Material shown: Begin

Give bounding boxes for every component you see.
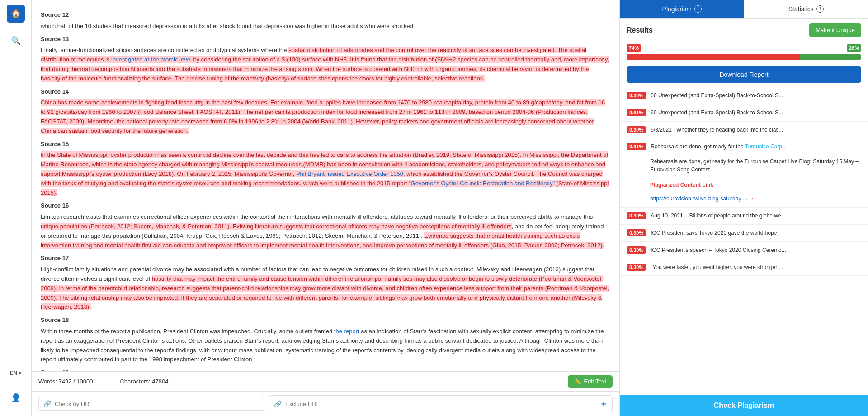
list-item[interactable]: 0.30% 60 Unexpected (and Extra-Special) … <box>620 87 868 104</box>
list-item[interactable]: 0.30% 6/8/2021 · Whether they're heading… <box>620 122 868 139</box>
sidebar: 🏠 🔍 EN ▾ 👤 <box>0 0 32 416</box>
source-text: 6/8/2021 · Whether they're heading back … <box>651 126 861 134</box>
source-label-17: Source 17 <box>41 254 610 263</box>
source-label-19: Source 19 <box>41 368 610 371</box>
source-text-13: Finally, amine-functionalized silicon su… <box>41 46 610 83</box>
link-icon-exclude: 🔗 <box>274 400 282 407</box>
add-url-button[interactable]: ＋ <box>599 398 608 409</box>
source-text: Rehearsals are done, get ready for the T… <box>651 143 861 151</box>
pct-badge: 0.91% <box>627 143 646 150</box>
list-item[interactable]: 0.30% IOC President says Tokyo 2020 gave… <box>620 225 868 242</box>
exclude-url-input[interactable] <box>285 401 596 407</box>
source-text: "You were faster, you went higher, you w… <box>651 264 861 271</box>
edit-text-button[interactable]: ✏️ Edit Text <box>568 375 613 388</box>
progress-bar: 74% 26% <box>627 54 861 60</box>
source-text: Aug 10, 2021 · "Billions of people aroun… <box>651 212 861 220</box>
source-list: 0.30% 60 Unexpected (and Extra-Special) … <box>620 87 868 395</box>
check-by-url-input[interactable] <box>55 401 259 407</box>
url-bar: 🔗 🔗 ＋ <box>32 391 619 416</box>
editor-container[interactable]: Source 12 which half of the 10 studies t… <box>32 0 619 371</box>
tab-plagiarism[interactable]: Plagiarism i <box>620 0 744 18</box>
statistics-info-icon[interactable]: i <box>816 5 824 13</box>
plagiarized-link-label: Plagiarized Content Link <box>627 178 713 190</box>
plagiarism-bar: 74% <box>627 54 800 60</box>
link-icon-check: 🔗 <box>43 400 51 407</box>
right-panel: Plagiarism i Statistics i Results Make i… <box>619 0 868 416</box>
list-item[interactable]: 0.30% Aug 10, 2021 · "Billions of people… <box>620 208 868 225</box>
source-detail: Rehearsals are done, get ready for the T… <box>627 155 861 174</box>
list-item-expanded[interactable]: 0.91% Rehearsals are done, get ready for… <box>620 138 868 208</box>
plagiarism-info-icon[interactable]: i <box>694 5 702 13</box>
pct-badge: 0.30% <box>627 92 646 99</box>
plagiarism-pct-label: 74% <box>627 44 641 52</box>
sidebar-lang-selector[interactable]: EN ▾ <box>7 364 25 382</box>
pct-badge: 0.61% <box>627 109 646 116</box>
progress-container: 74% 26% <box>620 42 868 64</box>
plagiarized-link-url[interactable]: https://eurovision.tv/live-blog-saturday… <box>627 194 755 203</box>
pct-badge: 0.30% <box>627 126 646 133</box>
list-item[interactable]: 0.30% "You were faster, you went higher,… <box>620 259 868 276</box>
editor-content: Source 12 which half of the 10 studies t… <box>41 10 610 371</box>
source-label-14: Source 14 <box>41 87 610 97</box>
unique-bar: 26% <box>800 54 861 60</box>
source-text-17: High-conflict family situations and pare… <box>41 265 610 312</box>
source-text: IOC President says Tokyo 2020 gave the w… <box>651 229 861 237</box>
arrow-icon: → <box>747 194 755 203</box>
results-header: Results Make it Unique <box>620 19 868 42</box>
tab-header: Plagiarism i Statistics i <box>620 0 868 19</box>
source-text-16: Limited research exists that examines co… <box>41 213 610 250</box>
make-unique-button[interactable]: Make it Unique <box>809 23 861 37</box>
download-report-button[interactable]: Download Report <box>627 66 861 83</box>
tab-statistics[interactable]: Statistics i <box>744 0 868 18</box>
list-item[interactable]: 0.61% 60 Unexpected (and Extra-Special) … <box>620 104 868 122</box>
exclude-url-group[interactable]: 🔗 ＋ <box>269 395 613 412</box>
sidebar-home-icon[interactable]: 🏠 <box>7 5 25 23</box>
source-text: IOC President's speech – Tokyo 2020 Clos… <box>651 246 861 254</box>
source-label-13: Source 13 <box>41 35 610 44</box>
source-label-18: Source 18 <box>41 316 610 325</box>
source-text-18: Within three months of the report's publ… <box>41 327 610 364</box>
plagiarized-url[interactable]: https://eurovision.tv/live-blog-saturday… <box>650 195 747 202</box>
sidebar-search-icon[interactable]: 🔍 <box>7 32 25 50</box>
source-text-14: China has made some achievements in figh… <box>41 98 610 136</box>
source-text: 60 Unexpected (and Extra-Special) Back-t… <box>651 92 861 99</box>
source-label-16: Source 16 <box>41 201 610 211</box>
source-text-15: In the State of Mississippi, oyster prod… <box>41 151 610 198</box>
pct-badge: 0.30% <box>627 212 646 219</box>
unique-pct-label: 26% <box>847 44 861 52</box>
check-plagiarism-button[interactable]: Check Plagiarism <box>620 395 868 416</box>
main-area: Source 12 which half of the 10 studies t… <box>32 0 619 416</box>
pct-badge: 0.30% <box>627 229 646 236</box>
pct-badge: 0.30% <box>627 264 646 271</box>
word-count: Words: 7492 / 10000 <box>38 378 93 385</box>
results-title: Results <box>627 26 653 34</box>
source-text-12: which half of the 10 studies that measur… <box>41 22 610 31</box>
source-label-15: Source 15 <box>41 140 610 149</box>
edit-icon: ✏️ <box>574 378 581 385</box>
source-label-12: Source 12 <box>41 10 610 20</box>
list-item[interactable]: 0.30% IOC President's speech – Tokyo 202… <box>620 242 868 259</box>
char-count: Characters: 47804 <box>120 378 168 385</box>
source-item-header: 0.91% Rehearsals are done, get ready for… <box>627 143 861 151</box>
source-text: 60 Unexpected (and Extra-Special) Back-t… <box>651 109 861 117</box>
sidebar-user-icon[interactable]: 👤 <box>7 389 25 407</box>
pct-badge: 0.30% <box>627 246 646 254</box>
bottom-bar: Words: 7492 / 10000 Characters: 47804 ✏️… <box>32 371 619 391</box>
check-by-url-group[interactable]: 🔗 <box>38 397 264 411</box>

Material shown: End

▶ [Try it] Your answer must be an exact copy of the records above, with every picture left out.

▶ [Response below]
Give bounding boxes for every component you see.
list-item[interactable]: 0.30% 60 Unexpected (and Extra-Special) … <box>620 87 868 104</box>
list-item[interactable]: 0.30% 6/8/2021 · Whether they're heading… <box>620 122 868 139</box>
sidebar: 🏠 🔍 EN ▾ 👤 <box>0 0 32 416</box>
source-text: 6/8/2021 · Whether they're heading back … <box>651 126 861 134</box>
source-label-17: Source 17 <box>41 254 610 263</box>
source-label-19: Source 19 <box>41 368 610 371</box>
source-text-13: Finally, amine-functionalized silicon su… <box>41 46 610 83</box>
link-icon-exclude: 🔗 <box>274 400 282 407</box>
add-url-button[interactable]: ＋ <box>599 398 608 409</box>
source-text: Rehearsals are done, get ready for the T… <box>651 143 861 151</box>
pct-badge: 0.91% <box>627 143 646 150</box>
list-item[interactable]: 0.30% IOC President says Tokyo 2020 gave… <box>620 225 868 242</box>
exclude-url-input[interactable] <box>285 401 596 407</box>
source-text: "You were faster, you went higher, you w… <box>651 264 861 271</box>
edit-text-button[interactable]: ✏️ Edit Text <box>568 375 613 388</box>
progress-bar: 74% 26% <box>627 54 861 60</box>
source-text: Aug 10, 2021 · "Billions of people aroun… <box>651 212 861 220</box>
source-list: 0.30% 60 Unexpected (and Extra-Special) … <box>620 87 868 395</box>
check-by-url-input[interactable] <box>55 401 259 407</box>
url-bar: 🔗 🔗 ＋ <box>32 391 619 416</box>
editor-container[interactable]: Source 12 which half of the 10 studies t… <box>32 0 619 371</box>
tab-plagiarism[interactable]: Plagiarism i <box>620 0 744 18</box>
statistics-info-icon[interactable]: i <box>816 5 824 13</box>
plagiarized-link-label: Plagiarized Content Link <box>627 178 713 190</box>
plagiarism-bar: 74% <box>627 54 800 60</box>
link-icon-check: 🔗 <box>43 400 51 407</box>
right-panel: Plagiarism i Statistics i Results Make i… <box>619 0 868 416</box>
list-item[interactable]: 0.30% Aug 10, 2021 · "Billions of people… <box>620 208 868 225</box>
source-detail: Rehearsals are done, get ready for the T… <box>627 155 861 174</box>
list-item-expanded[interactable]: 0.91% Rehearsals are done, get ready for… <box>620 138 868 208</box>
plagiarism-info-icon[interactable]: i <box>694 5 702 13</box>
pct-badge: 0.30% <box>627 92 646 99</box>
plagiarism-pct-label: 74% <box>627 44 641 52</box>
sidebar-lang-selector[interactable]: EN ▾ <box>7 364 25 382</box>
pct-badge: 0.61% <box>627 109 646 116</box>
progress-container: 74% 26% <box>620 42 868 64</box>
plagiarized-link-url[interactable]: https://eurovision.tv/live-blog-saturday… <box>627 194 755 203</box>
pct-badge: 0.30% <box>627 126 646 133</box>
list-item[interactable]: 0.30% "You were faster, you went higher,… <box>620 259 868 276</box>
editor-content: Source 12 which half of the 10 studies t… <box>41 10 610 371</box>
source-label-14: Source 14 <box>41 87 610 97</box>
unique-bar: 26% <box>800 54 861 60</box>
source-text-17: High-conflict family situations and pare… <box>41 265 610 312</box>
source-text: IOC President says Tokyo 2020 gave the w… <box>651 229 861 237</box>
arrow-icon: → <box>747 194 755 203</box>
results-header: Results Make it Unique <box>620 19 868 42</box>
tab-header: Plagiarism i Statistics i <box>620 0 868 19</box>
source-text-16: Limited research exists that examines co… <box>41 213 610 250</box>
make-unique-button[interactable]: Make it Unique <box>809 23 861 37</box>
download-report-button[interactable]: Download Report <box>627 66 861 83</box>
tab-statistics[interactable]: Statistics i <box>744 0 868 18</box>
list-item[interactable]: 0.61% 60 Unexpected (and Extra-Special) … <box>620 104 868 122</box>
exclude-url-group[interactable]: 🔗 ＋ <box>269 395 613 412</box>
sidebar-home-icon[interactable]: 🏠 <box>7 5 25 23</box>
source-text: IOC President's speech – Tokyo 2020 Clos… <box>651 246 861 254</box>
source-label-13: Source 13 <box>41 35 610 44</box>
source-label-18: Source 18 <box>41 316 610 325</box>
source-text-18: Within three months of the report's publ… <box>41 327 610 364</box>
plagiarized-url[interactable]: https://eurovision.tv/live-blog-saturday… <box>650 195 747 202</box>
sidebar-search-icon[interactable]: 🔍 <box>7 32 25 50</box>
source-text-14: China has made some achievements in figh… <box>41 98 610 136</box>
source-text: 60 Unexpected (and Extra-Special) Back-t… <box>651 92 861 99</box>
source-label-16: Source 16 <box>41 201 610 211</box>
source-text-15: In the State of Mississippi, oyster prod… <box>41 151 610 198</box>
pct-badge: 0.30% <box>627 212 646 219</box>
unique-pct-label: 26% <box>847 44 861 52</box>
check-plagiarism-button[interactable]: Check Plagiarism <box>620 395 868 416</box>
main-area: Source 12 which half of the 10 studies t… <box>32 0 619 416</box>
pct-badge: 0.30% <box>627 229 646 236</box>
pct-badge: 0.30% <box>627 264 646 271</box>
word-count: Words: 7492 / 10000 <box>38 378 93 385</box>
results-title: Results <box>627 26 653 34</box>
source-text-12: which half of the 10 studies that measur… <box>41 22 610 31</box>
source-label-15: Source 15 <box>41 140 610 149</box>
edit-icon: ✏️ <box>574 378 581 385</box>
source-label-12: Source 12 <box>41 10 610 20</box>
list-item[interactable]: 0.30% IOC President's speech – Tokyo 202… <box>620 242 868 259</box>
char-count: Characters: 47804 <box>120 378 168 385</box>
source-item-header: 0.91% Rehearsals are done, get ready for… <box>627 143 861 151</box>
source-text: 60 Unexpected (and Extra-Special) Back-t… <box>651 109 861 117</box>
sidebar-user-icon[interactable]: 👤 <box>7 389 25 407</box>
pct-badge: 0.30% <box>627 246 646 254</box>
bottom-bar: Words: 7492 / 10000 Characters: 47804 ✏️… <box>32 371 619 391</box>
check-by-url-group[interactable]: 🔗 <box>38 397 264 411</box>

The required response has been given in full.